Since those two conclusions are pure fiction, I can only speculate—but my guess is that both reporters and both media properties are conflating the segment of the cloud in which Amazon is the clear leader—public-cloud infrastructure—with the entire cloud-computing business. There’s simply no other even remotely plausible explanation for the totally counterfactual conclusions they draw: they’re inaccurately—and inexplicably—saying that the public-cloud IaaS segment is equivalent to the entire cloud-computing business.

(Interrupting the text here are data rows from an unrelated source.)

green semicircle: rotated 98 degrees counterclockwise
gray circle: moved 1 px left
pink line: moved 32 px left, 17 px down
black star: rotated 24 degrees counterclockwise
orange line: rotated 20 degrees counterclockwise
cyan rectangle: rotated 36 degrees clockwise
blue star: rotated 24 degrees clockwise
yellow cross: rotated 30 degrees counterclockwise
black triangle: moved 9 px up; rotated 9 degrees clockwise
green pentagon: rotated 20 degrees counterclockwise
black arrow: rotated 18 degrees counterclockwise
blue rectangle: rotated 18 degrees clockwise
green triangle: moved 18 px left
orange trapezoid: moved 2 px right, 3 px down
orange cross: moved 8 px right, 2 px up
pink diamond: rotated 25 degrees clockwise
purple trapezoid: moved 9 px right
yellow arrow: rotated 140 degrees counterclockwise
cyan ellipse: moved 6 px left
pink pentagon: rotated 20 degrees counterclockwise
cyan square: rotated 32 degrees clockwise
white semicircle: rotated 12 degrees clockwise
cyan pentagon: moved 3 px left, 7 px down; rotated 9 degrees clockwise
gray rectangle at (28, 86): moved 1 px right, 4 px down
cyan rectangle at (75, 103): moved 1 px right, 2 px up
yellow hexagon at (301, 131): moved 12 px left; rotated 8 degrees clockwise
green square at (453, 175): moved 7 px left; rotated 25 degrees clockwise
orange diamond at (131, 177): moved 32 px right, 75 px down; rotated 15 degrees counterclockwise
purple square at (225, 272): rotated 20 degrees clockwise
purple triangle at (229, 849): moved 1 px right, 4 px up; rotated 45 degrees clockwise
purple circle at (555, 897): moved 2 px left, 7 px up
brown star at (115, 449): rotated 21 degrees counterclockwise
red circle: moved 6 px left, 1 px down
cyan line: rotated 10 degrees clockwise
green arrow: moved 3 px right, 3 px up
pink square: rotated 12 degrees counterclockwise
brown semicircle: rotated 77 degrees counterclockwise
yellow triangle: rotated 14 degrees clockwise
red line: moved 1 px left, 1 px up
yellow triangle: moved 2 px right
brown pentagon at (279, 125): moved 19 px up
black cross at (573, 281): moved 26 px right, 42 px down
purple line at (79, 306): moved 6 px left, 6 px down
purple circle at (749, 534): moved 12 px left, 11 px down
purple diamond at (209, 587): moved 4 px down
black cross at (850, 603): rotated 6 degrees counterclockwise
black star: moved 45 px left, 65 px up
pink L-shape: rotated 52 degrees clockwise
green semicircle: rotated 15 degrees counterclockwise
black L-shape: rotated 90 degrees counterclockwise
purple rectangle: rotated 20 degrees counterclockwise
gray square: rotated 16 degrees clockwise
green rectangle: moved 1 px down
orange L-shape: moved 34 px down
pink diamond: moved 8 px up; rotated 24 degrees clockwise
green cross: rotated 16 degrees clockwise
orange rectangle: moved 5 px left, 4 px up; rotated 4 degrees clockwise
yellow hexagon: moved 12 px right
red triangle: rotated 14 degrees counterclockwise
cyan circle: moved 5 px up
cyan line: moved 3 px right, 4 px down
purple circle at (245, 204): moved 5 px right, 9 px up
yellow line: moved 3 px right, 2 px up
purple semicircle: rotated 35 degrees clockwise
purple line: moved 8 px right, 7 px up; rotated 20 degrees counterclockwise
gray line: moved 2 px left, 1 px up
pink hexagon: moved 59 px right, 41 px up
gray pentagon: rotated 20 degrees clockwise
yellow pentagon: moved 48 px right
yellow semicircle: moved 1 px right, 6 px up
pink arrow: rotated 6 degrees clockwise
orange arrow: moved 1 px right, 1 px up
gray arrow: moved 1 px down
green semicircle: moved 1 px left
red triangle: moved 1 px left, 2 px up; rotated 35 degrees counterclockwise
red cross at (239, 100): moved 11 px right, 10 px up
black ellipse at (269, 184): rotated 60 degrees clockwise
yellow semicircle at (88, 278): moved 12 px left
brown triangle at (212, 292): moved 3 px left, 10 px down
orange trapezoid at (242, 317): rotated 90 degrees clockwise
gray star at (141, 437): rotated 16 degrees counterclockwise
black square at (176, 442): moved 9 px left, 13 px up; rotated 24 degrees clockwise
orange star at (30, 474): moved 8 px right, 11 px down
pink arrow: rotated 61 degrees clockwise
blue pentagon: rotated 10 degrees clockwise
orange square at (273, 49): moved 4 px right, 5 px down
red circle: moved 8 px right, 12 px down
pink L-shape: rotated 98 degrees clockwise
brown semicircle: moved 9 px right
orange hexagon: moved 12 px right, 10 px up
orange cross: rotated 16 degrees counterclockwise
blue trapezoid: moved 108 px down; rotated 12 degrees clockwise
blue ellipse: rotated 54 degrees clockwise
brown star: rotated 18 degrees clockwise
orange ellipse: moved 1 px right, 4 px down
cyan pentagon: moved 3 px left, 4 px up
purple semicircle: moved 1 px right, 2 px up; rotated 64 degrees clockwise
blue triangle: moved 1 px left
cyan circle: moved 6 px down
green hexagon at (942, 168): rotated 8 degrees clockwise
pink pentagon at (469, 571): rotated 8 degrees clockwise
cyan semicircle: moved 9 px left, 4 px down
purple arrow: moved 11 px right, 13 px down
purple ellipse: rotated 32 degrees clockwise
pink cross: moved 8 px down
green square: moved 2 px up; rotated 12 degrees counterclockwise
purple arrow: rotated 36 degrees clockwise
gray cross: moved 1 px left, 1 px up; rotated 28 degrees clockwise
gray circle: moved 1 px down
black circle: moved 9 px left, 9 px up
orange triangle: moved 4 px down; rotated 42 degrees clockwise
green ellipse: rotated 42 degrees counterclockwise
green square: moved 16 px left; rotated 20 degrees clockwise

Using the logic employed in those two articles, then Salesforce.com is not a cloud company—in spite of having a market cap that’s just surged past $100 billion, and $3 billion in quarterly revenue, and a CEO (Marc Benioff) who in the 19 years since he founded Salesforce has done more to evangelize cloud computing than any CEO in the tech industry.

After all, that logic says, cloud is nothing more than public-cloud infrastructure, and since Salesforce doesn’t offer public-cloud infrastructure, then Salesforce isn’t a cloud company.

That is, of course, preposterous. But that’s what those articles would have you believe.

This stuff matters because the cloud is the technological underpinning for one of the most-powerful upheavals in the history of global business: the sweeping move by businesses in every industry and every region of the world to undergo digital transformations in order to survive in our increasingly digital world.

In times of upheaval and profound change, leaders step forward to show the way. And as great as Amazon’s cloud performance has been and continues to be, Amazon and its AWS unit are not the leader in the enterprise cloud, regardless of how many times that fiction is repeated.

The world leader in the enterprise cloud is Microsoft—and the facts prove it.